━━ Material shown

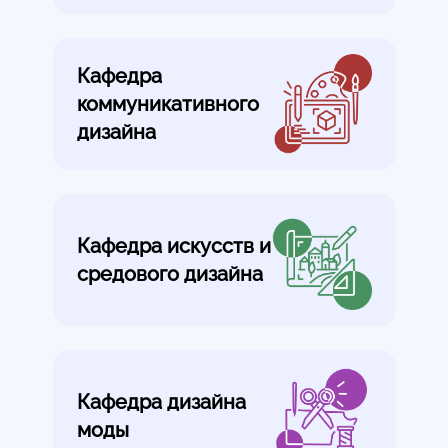
Кафедра
коммуникативного
дизайна
Кафедра искусств и
средового дизайна
Кафедра дизайна
моды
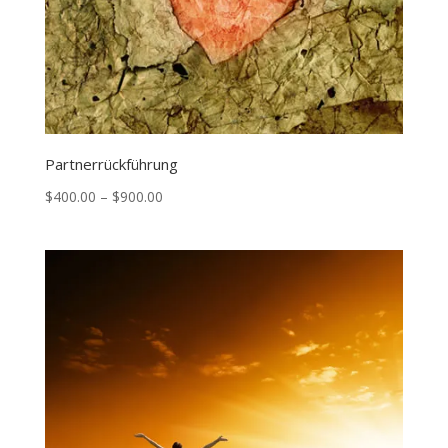
Partnerrückführung
Price
$
400.00
–
$
900.00
range:
$400.00
through
$900.00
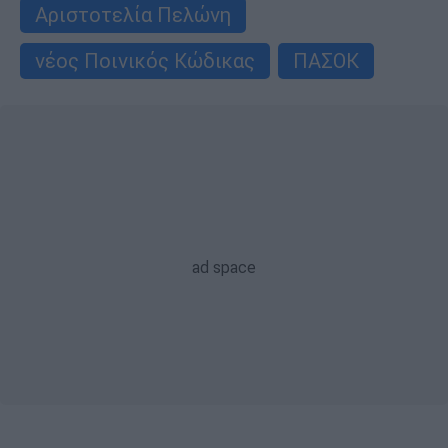
Αριστοτελία Πελώνη
νέος Ποινικός Κώδικας
ΠΑΣΟΚ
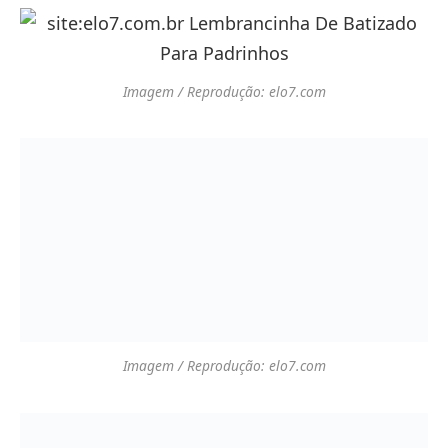
Isabella Mendes
Site/Blog
Sou Isabella Mendes, apaixonada
por moda e empoderamento
feminino. Crio conteúdo autêntico
para inspirar outras mulheres a
abraçarem seu estilo único e se
sentirem confiantes. Aqui,
celebramos cada detalhe que faz
você brilhar!
POSTS ESPECIAIS
QUE VOCÊ VAI AMAR!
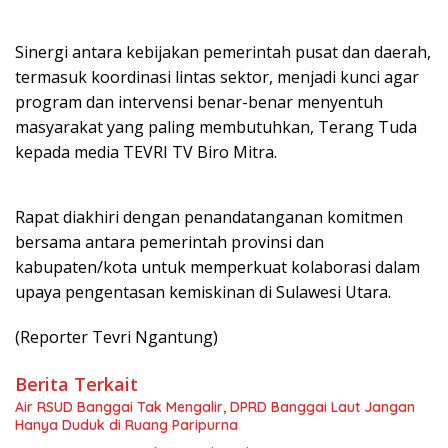
Sinergi antara kebijakan pemerintah pusat dan daerah,
termasuk koordinasi lintas sektor, menjadi kunci agar
program dan intervensi benar-benar menyentuh
masyarakat yang paling membutuhkan, Terang Tuda
kepada media TEVRI TV Biro Mitra.‎‎
Rapat diakhiri dengan penandatanganan komitmen
bersama antara pemerintah provinsi dan
kabupaten/kota untuk memperkuat kolaborasi dalam
upaya pengentasan kemiskinan di Sulawesi Utara.
‎‎(Reporter Tevri Ngantung)
Berita Terkait
Air RSUD Banggai Tak Mengalir, DPRD Banggai Laut Jangan
Hanya Duduk di Ruang Paripurna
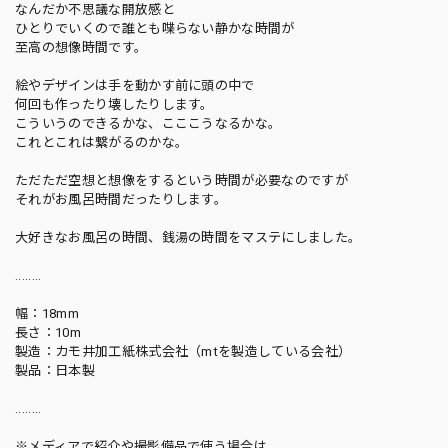
なんだか不思議な開放感と
ひとりでいくので誰とも喋らない静かな時間が
至高の想像時間です。
絵やデザインは手を動かす前に頭の中で
何回も作ったり壊したりします。
こういうのできるかな、こここうなるかな。
これとこれは繋がるのかな。
ただただ空想と想像をするという時間が必要なのですが
それがお風呂時間だったりします。
大好きなお風呂の時間、銭湯の時間をマステにしました。
........
幅：18mm
長さ：10m
製造：カモ井加工紙株式会社（mtを製造している会社）
製品：日本製
........
※メディアで紹介や撮影備品で使う場合は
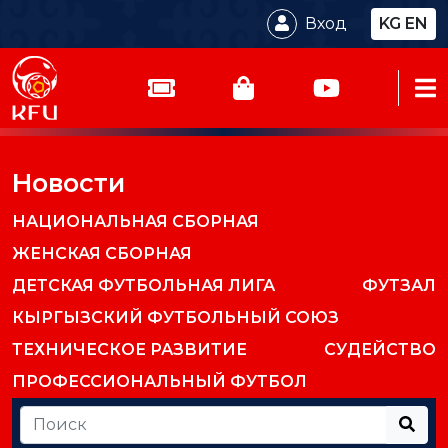
Вход
KG
EN
Новости
НАЦИОНАЛЬНАЯ СБОРНАЯ
ЖЕНСКАЯ СБОРНАЯ
ДЕТСКАЯ ФУТБОЛЬНАЯ ЛИГА
ФУТЗАЛ
КЫРГЫЗСКИЙ ФУТБОЛЬНЫЙ СОЮЗ
ТЕХНИЧЕСКОЕ РАЗВИТИЕ
СУДЕЙСТВО
ПРОФЕССИОНАЛЬНЫЙ ФУТБОЛ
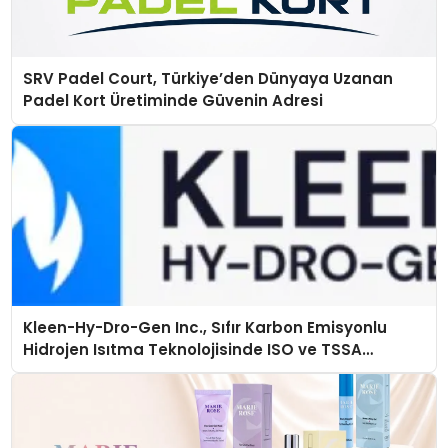
SRV Padel Court, Türkiye’den Dünyaya Uzanan
Padel Kort Üretiminde Güvenin Adresi
Kleen-Hy-Dro-Gen Inc., Sıfır Karbon Emisyonlu
Hidrojen Isıtma Teknolojisinde ISO ve TSSA
Düzenleyici Onaylarını Aldı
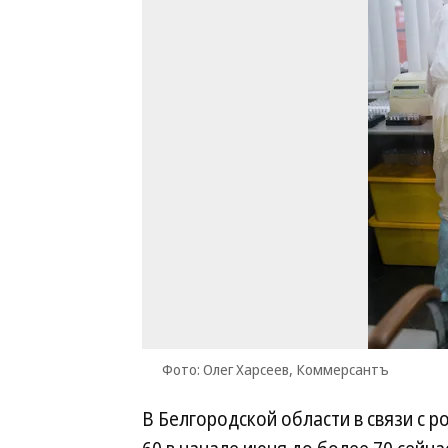
Фото: Олег Харсеев, Коммерсантъ
В Белгородской области в связи с 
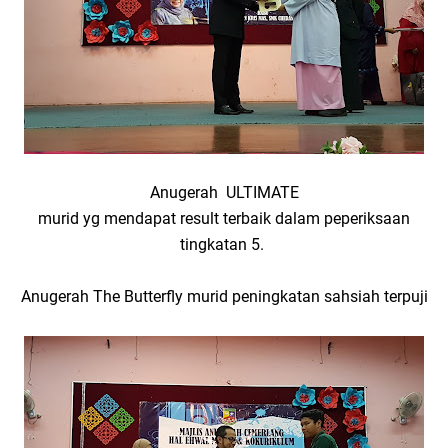
Anugerah ULTIMATE
murid yg mendapat result terbaik dalam peperiksaan
tingkatan 5.
Anugerah The Butterfly murid peningkatan sahsiah terpuji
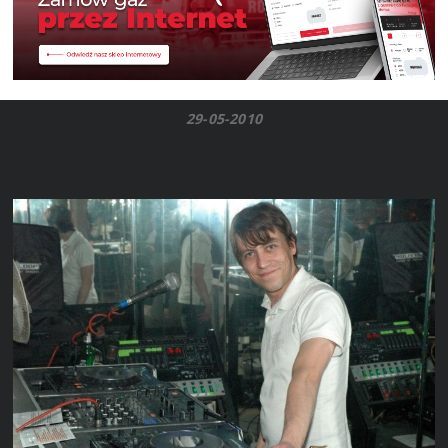
29-05-2010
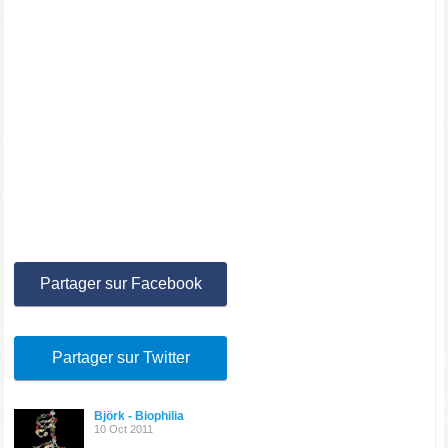
Partager sur Facebook
Partager sur Twitter
Björk - Biophilia
10 Oct 2011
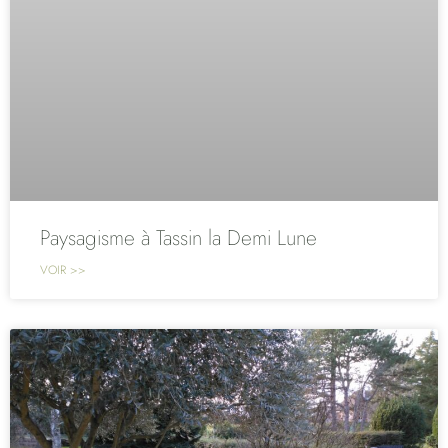
Paysagisme à Tassin la Demi Lune
VOIR >>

━━━━

> **Exercise brief**
Where the word "Isabella" is present in a line of the listing, copy that line.

> **Exercise output**
Isabella Mendes
Sou Isabella Mendes, apaixonada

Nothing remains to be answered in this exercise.